One of the most common questions I’ve been hearing recently is about how to record stats and count unique users on mobile devices. David Adams from Mobile Research got a lot of attention at Mobile 2.0 when he talked about the mobile analytics service they’re looking to launch as an online service. Excellent! But I think we also need some public discussion about how internet scale mobile metrics should work.
The “internet scale” there is very important. If you need to setup some monitoring for a deal with Sprint or 3 you can figure out what they do and how to properly measure. But what if your mobile traffic can be coming from any carrier anywhere in the world? What if it could also be coming from special purpose mobile devices like Nintendo DS or Playstation Portable systems? Or machines like the Wii? How do you put together a stats system that reliably figures out if a particular user or device has been seen before?

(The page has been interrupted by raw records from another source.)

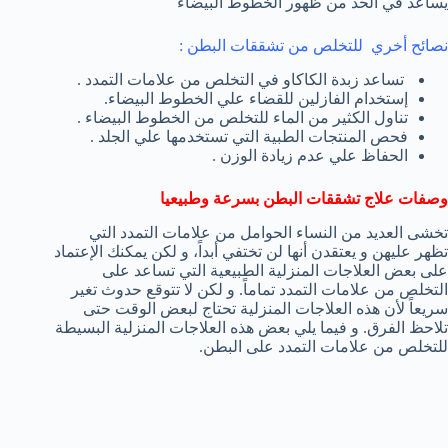
يساعد في الحد من ظهور الخطوط البيضاء
نصائح أخري للتخلص من تشققات البطن :
تساعد زبدة الكاكاو في التخلص من علامات التمدد .
إستخدام الفازلين للقضاء علي الخطوط البيضاء.
تناول الكثير من الماء للتخلص من الخطوط البيضاء .
فحص المنتجات الطبية التي تستخدمها علي الجلد .
الحفاظ علي عدم زيادة الوزن .
وصفات علاج تشققات البطن بسرعة وطبيعيا
تخشى العديد من النساء الحوامل من علامات التمدد التي
تظهر عليهن و يعتقدن أنها لن تختفي أبداً، و لكن يمكنك الإعتماد
على بعض العلاجات المنزلية الطبيعية التي تساعد على
التخلص من علامات التمدد تماماً. و لكن لا تتوقع حدوث تغير
سريعاً لأن هذه العلاجات المنزلية تحتاج لبعض الوقت حتى
تلاحظ الفرق. و فيما يلي بعض هذه العلاجات المنزلية البسيطة
للتخلص من علامات التمدد على البطن.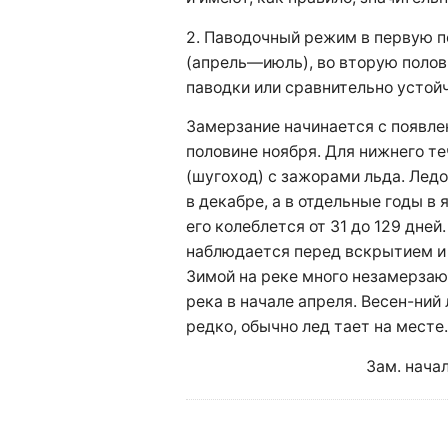
2. Паводочный режим в первую п
(апрель—июль), во вторую поло
паводки или сравнительно устой
Замерзание начинается с появле
половине ноября. Для нижнего т
(шугоход) с зажорами льда. Лед
в декабре, а в отдельные годы в
его колеблется от 31 до 129 дне
наблюдается перед вскрытием и 
Зимой на реке много незамерза
река в начале апреля. Весен-ни
редко, обычно лед тает на месте.
Зам. нача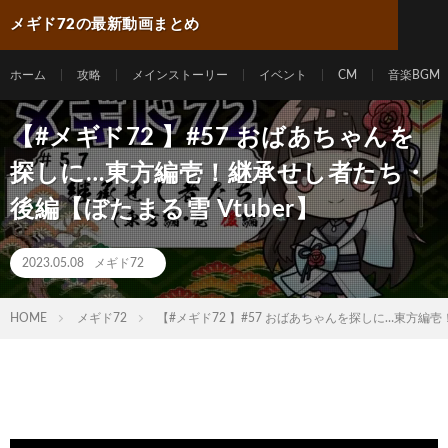
メギド72の最新動画まとめ
ホーム
攻略
メインストーリー
イベント
CM
音楽BGM
【#メギド72 】#57 おばあちゃんを
探しに…東方編壱！継承せし者たち・
後編【ぼたまる雪 Vtuber】
2023.05.08
メギド72
HOME
メギド72
【#メギド72 】#57 おばあちゃんを探しに…東方編壱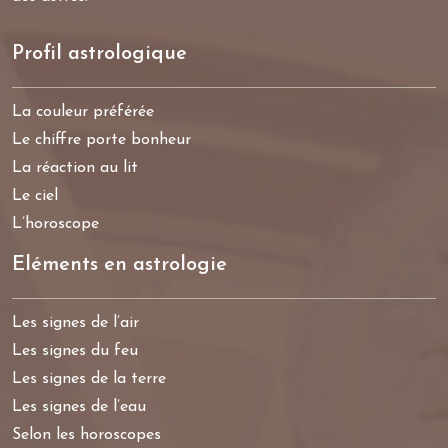
Profil astrologique
La couleur préférée
Le chiffre porte bonheur
La réaction au lit
Le ciel
L’horoscope
Eléments en astrologie
Les signes de l’air
Les signes du feu
Les signes de la terre
Les signes de l’eau
Selon les horoscopes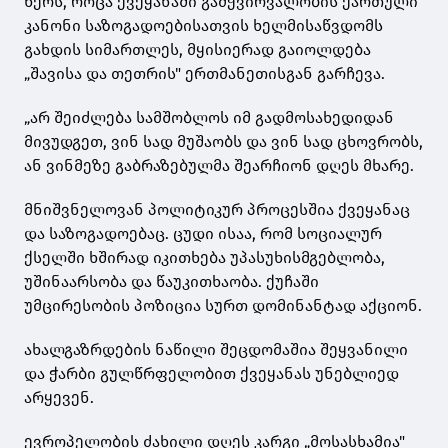
წერს, როცა ქვეყანაში გამჭვირვალობის ქართული
კანონი საზოგადოებისათვის ხელმისაწვდომს
გახდის სიმართლეს, მყისიერად გაიოლდება
„შავისა და თეთრის" ერთმანეთისგან გარჩევა.
„არ შეიძლება სამშობლოს იმ გადმოსახედიდან
მივუდგეთ, ვინ სად მუშაობს და ვინ სად ცხოვრობს,
ან ვინმეზე გაბრაზებულმა შეარჩიონ დღეს მხარე.
მნიშვნელოვან პოლიტიკურ პროცესშია ქვეყანაც
და საზოგადოებაც. ცუდი ისაა, რომ სოციალურ
ქსელში ხშირად იკითხება უპასუხისმგებლობა,
უშინაარსობა და წაუკითხაობა. ქუჩაში
უმცირესობის პოზიცია სურთ დომინანტად აქციონ.
ახალგაზრდების ნაწილი შეცდომაშია შეყვანილი
და ჭარბი გულწრფელობით ქვეყანას უნებლიედ
არყევენ.
ევროპელობის ძახილი დღეს კარგი „მოსასხამია"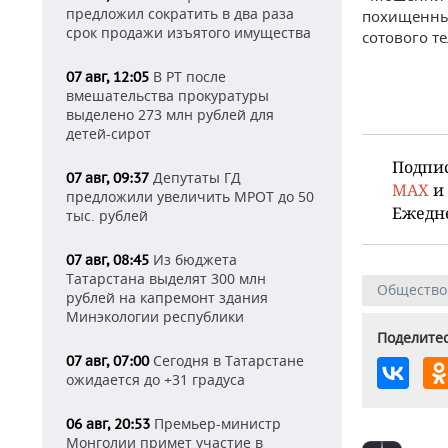
предложил сократить в два раза
похищенные
срок продажи изъятого имущества
сотового т
В РТ после
07 авг, 12:05
вмешательства прокуратуры
выделено 273 млн рублей для
детей-сирот
Подпи
Депутаты ГД
07 авг, 09:37
MAX
и
предложили увеличить МРОТ до 50
Ежедн
тыс. рублей
Из бюджета
07 авг, 08:45
Татарстана выделят 300 млн
Общество
рублей на капремонт здания
Минэкологии республики
Поделитес
Сегодня в Татарстане
07 авг, 07:00
ожидается до +31 градуса
Премьер-министр
06 авг, 20:53
Монголии примет участие в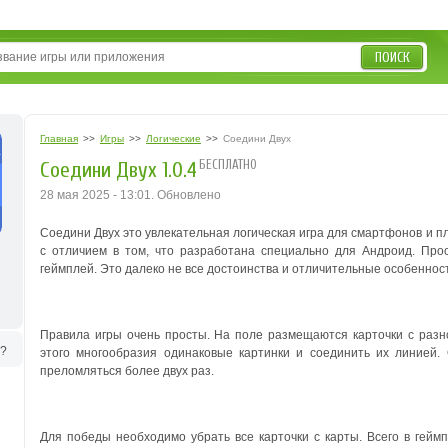
ПОИСК
Главная
>>
Игры
>>
Логические
>>
Соедини Двух
БЕСПЛАТНО
Соедини Двух 1.0.4
28 мая 2025 - 13:01. Обновлено
Соедини Двух это увлекательная логическая игра для смартфонов и 
с отличием в том, что разработана специально для Андроид. Про
геймплей. Это далеко не все достоинства и отличительные особеннос
Правила игры очень просты. На поле размещаются карточки с разн
ь?
этого многообразия одинаковые картинки и соединить их линией.
преломляться более двух раз.
Для победы необходимо убрать все карточки с карты. Всего в гейм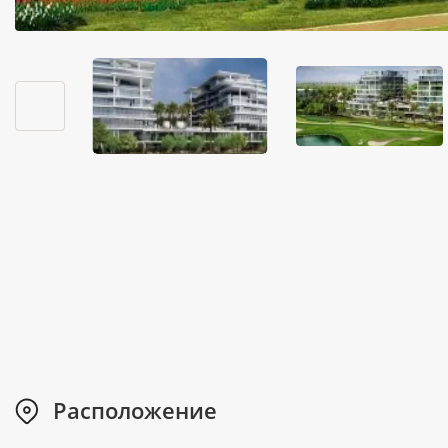
Расположение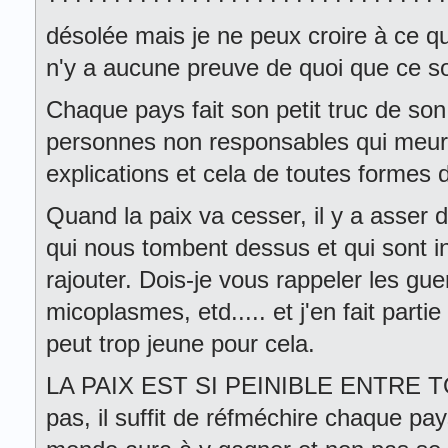
désolée mais je ne peux croire à ce qui 
n'y a aucune preuve de quoi que ce so
Chaque pays fait son petit truc de son 
personnes non responsables qui meur
explications et cela de toutes formes d
Quand la paix va cesser, il y a asser 
qui nous tombent dessus et qui sont i
rajouter. Dois-je vous rappeler les gue
micoplasmes, etd..... et j'en fait part
peut trop jeune pour cela.
LA PAIX EST SI PEINIBLE ENTRE TO
pas, il suffit de réfméchire chaque pay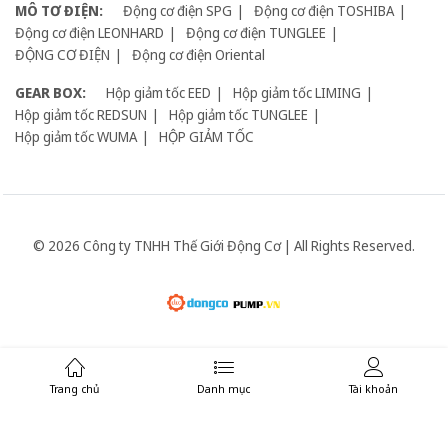
MÔ TƠ ĐIỆN:
Động cơ điện SPG
Động cơ điện TOSHIBA
Động cơ điện LEONHARD
Động cơ điện TUNGLEE
ĐỘNG CƠ ĐIỆN
Động cơ điện Oriental
GEAR BOX:
Hộp giảm tốc EED
Hộp giảm tốc LIMING
Hộp giảm tốc REDSUN
Hộp giảm tốc TUNGLEE
Hộp giảm tốc WUMA
HỘP GIẢM TỐC
© 2026 Công ty TNHH Thế Giới Động Cơ | All Rights Reserved.
Giữ liên lạc:
Trang chủ
Danh mục
Tài khoản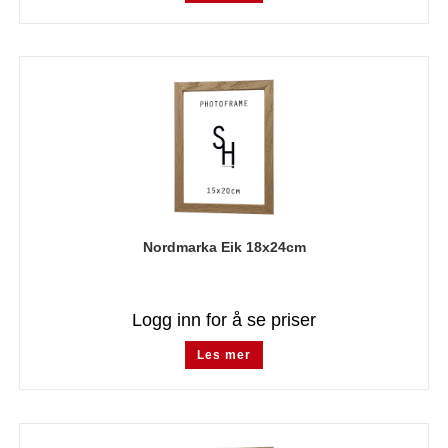
Nordmarka Eik 18x24cm
Logg inn for å se priser
Les mer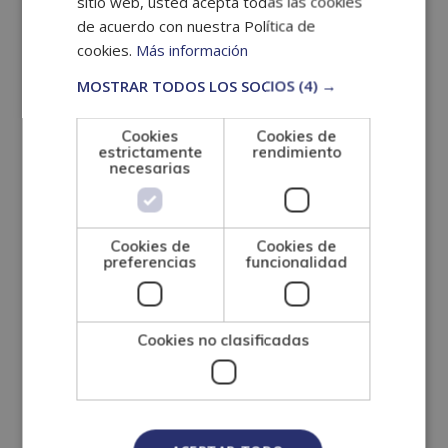
sitio web, usted acepta todas las cookies
de acuerdo con nuestra Política de
comunicación.
cookies.
Más información
MOSTRAR TODOS LOS SOCIOS
(4) →
¿Cómo se
Cookies
Cookies de
estudia?
estrictamente
rendimiento
necesarias
El Máster en Integración Social se imparte en
modalidad online o a distancia
, ofreciendo la
Cookies de
Cookies de
flexibilidad necesaria para que puedas organizar
preferencias
funcionalidad
el estudio según tu disponibilidad. Tendrás
acceso a un curso inicial donde conocerás el
Cookies no clasificadas
funcionamiento del Campus Virtual, la
metodología de aprendizaje y los recursos
disponibles para desarrollar la formación con
autonomía.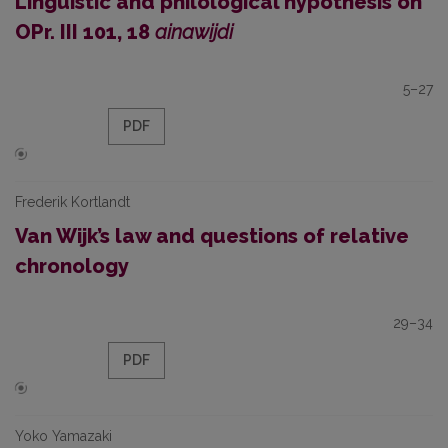
Linguistic and philological hypothesis on
OPr. III 101, 18
ainawijdi
5–27
PDF
Frederik Kortlandt
Van Wijk’s law and questions of relative
chronology
29–34
PDF
Yoko Yamazaki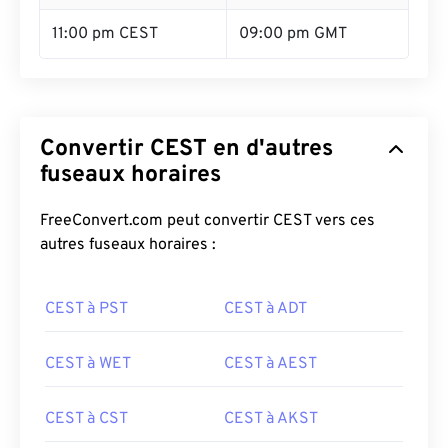
11:00 pm CEST
09:00 pm GMT
Convertir CEST en d'autres
fuseaux horaires
FreeConvert.com peut convertir CEST vers ces
autres fuseaux horaires :
CEST à PST
CEST à ADT
CEST à WET
CEST à AEST
CEST à CST
CEST à AKST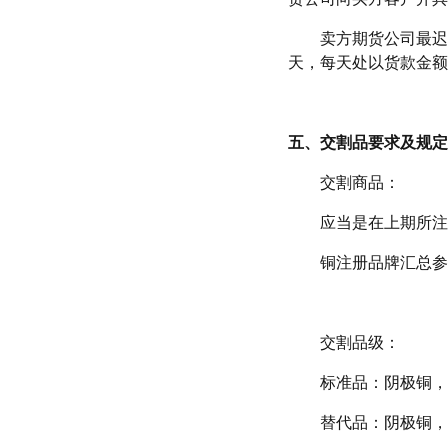
卖方期货公司最迟
天，每天处以货款金额
五、交割品要求及规定
交割商品：
应当是在上期所注
铜注册品牌汇总参考上期所网
交割品级：
标准品：阴极铜，符合
替代品：阴极铜，符合国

We’re very quick to say that mobile offers a unique advantage in increased ability to identify and target individual users. While that might be easily true inside the carrier umbrella, extending it out to the Wild Wild Web is what makes it actually interesting. And it’s much harder to determine the right way to track once you cross carrier boundaries. Here are some of the interesting challenges and benefits I’ve run across so far:
- Cookie support is still very non-standard, see the entry about cookies at the Wireless FAQ. There’s everything to worry about from the device not supporting them, to the gateway stripping them, to cookies getting deleted at the end of the session. That stuff can be a pain in the ass when developing an app. But in that environment it means you either have to do URL based session management or maybe the user has to login every time they hit the service. If you’re talking about delivering reliable metrics however that’s killer, you just have no idea how a mobile browser is going to behave.
- The MSISDN is anything but standard. In theory it’s a way to uniquely identify the SIM card used in GSM systems. Fantastic! Except that even across different GSM carriers the use of the MSISDN is inconsistent. My understanding of the evolution of the feature was that originally it was the phone number of the handset sent in the clear, and you can still see it used that way at times (China Mobile for example sends phone number in the clear… but not User Agent, go figure). However it was quickly realized that blasting out a users phone number with every HTTP request sent from their handset was rife with potential for abuse. So then the numbers started getting obfuscated. And put into headers with slightly different names, or jammed into different headers completely. Sometimes combined with session info so that the MSISDN isn’t actually always the same ID for the same handset on the same network. Add that together with not all carriers being cased on GSM.
- Because traffic out to the wider internet from carriers tends to come out through a relatively small set of gateway machines it’s much harder to do identification of unique user agent/IP pairs to count unique users.
- Plus carrier gateways behave weird. Sometimes they send multiple requests when I expect them to send one. Sometimes they cache stuff when I don’t really expect them to. Plus you throw transcoding engines into the mix and it gets really hard to predict what could be happening on a network.
That makes it a pretty difficult environment in general, and I haven’t really seen much that addresses the core issue of getting folks to agree on some common metrics and how they should be calculated.

This is right on. It’s amazing how unaware people are of these difficulties, and the huge challenges involved in measuring and analyzing mobile traffic reliably.